Data for processing START

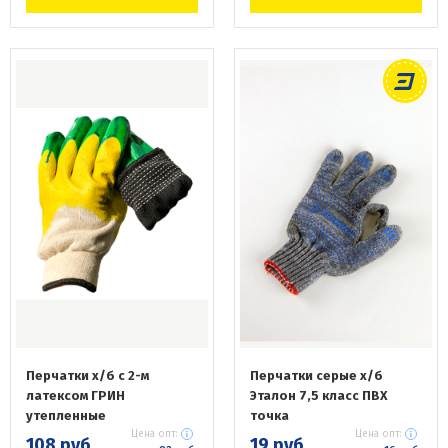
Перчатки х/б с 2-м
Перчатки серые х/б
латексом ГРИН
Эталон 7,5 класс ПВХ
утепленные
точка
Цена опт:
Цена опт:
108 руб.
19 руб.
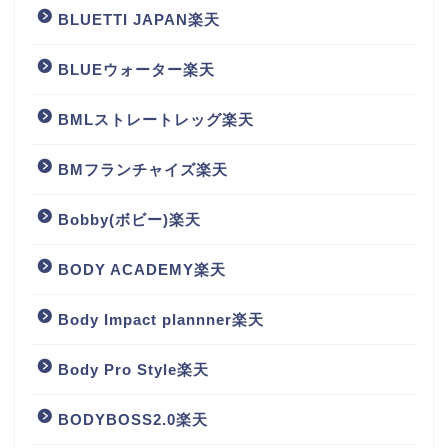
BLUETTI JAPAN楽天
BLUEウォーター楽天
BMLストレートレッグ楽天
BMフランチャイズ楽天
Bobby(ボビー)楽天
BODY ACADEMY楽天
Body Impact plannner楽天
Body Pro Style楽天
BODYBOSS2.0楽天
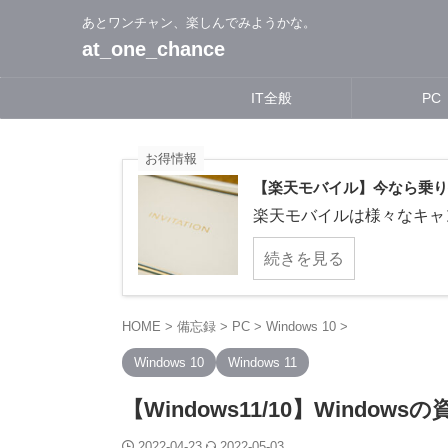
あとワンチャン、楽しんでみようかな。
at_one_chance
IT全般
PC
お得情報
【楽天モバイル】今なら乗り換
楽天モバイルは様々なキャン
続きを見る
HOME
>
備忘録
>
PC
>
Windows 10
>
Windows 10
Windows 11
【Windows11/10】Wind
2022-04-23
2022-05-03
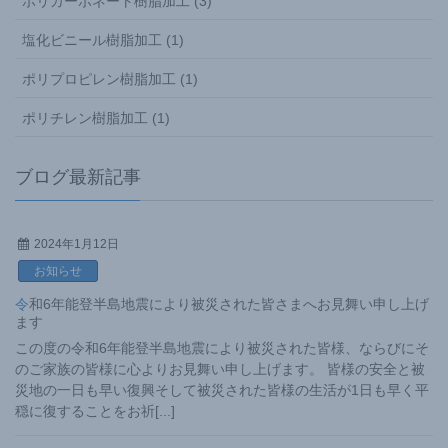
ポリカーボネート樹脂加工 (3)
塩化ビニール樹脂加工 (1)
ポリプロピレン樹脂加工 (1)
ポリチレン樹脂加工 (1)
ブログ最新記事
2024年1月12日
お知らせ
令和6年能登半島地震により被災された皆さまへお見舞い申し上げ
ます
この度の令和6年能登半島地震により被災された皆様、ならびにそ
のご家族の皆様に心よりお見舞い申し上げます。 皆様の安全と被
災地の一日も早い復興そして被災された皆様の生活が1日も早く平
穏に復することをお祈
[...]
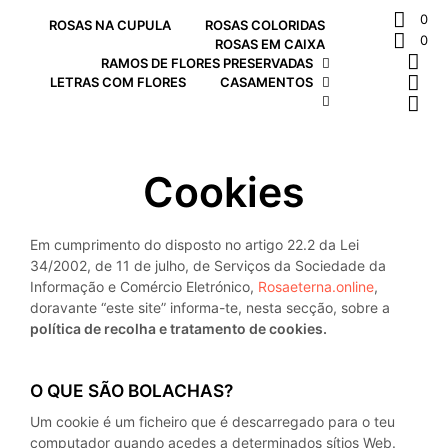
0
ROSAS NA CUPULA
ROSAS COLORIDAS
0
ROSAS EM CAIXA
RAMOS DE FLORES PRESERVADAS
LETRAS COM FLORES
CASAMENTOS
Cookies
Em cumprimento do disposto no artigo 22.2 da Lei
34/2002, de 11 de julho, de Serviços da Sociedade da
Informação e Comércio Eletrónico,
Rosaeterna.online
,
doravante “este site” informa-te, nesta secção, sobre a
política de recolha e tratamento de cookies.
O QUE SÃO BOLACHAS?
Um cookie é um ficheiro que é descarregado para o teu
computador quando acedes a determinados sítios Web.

Data for processing END

# Your assignment
Among the lines above, show every one that contains the string "FLORES".

# Response to the exercise
RAMOS DE FLORES PRESERVADAS
LETRAS COM FLORES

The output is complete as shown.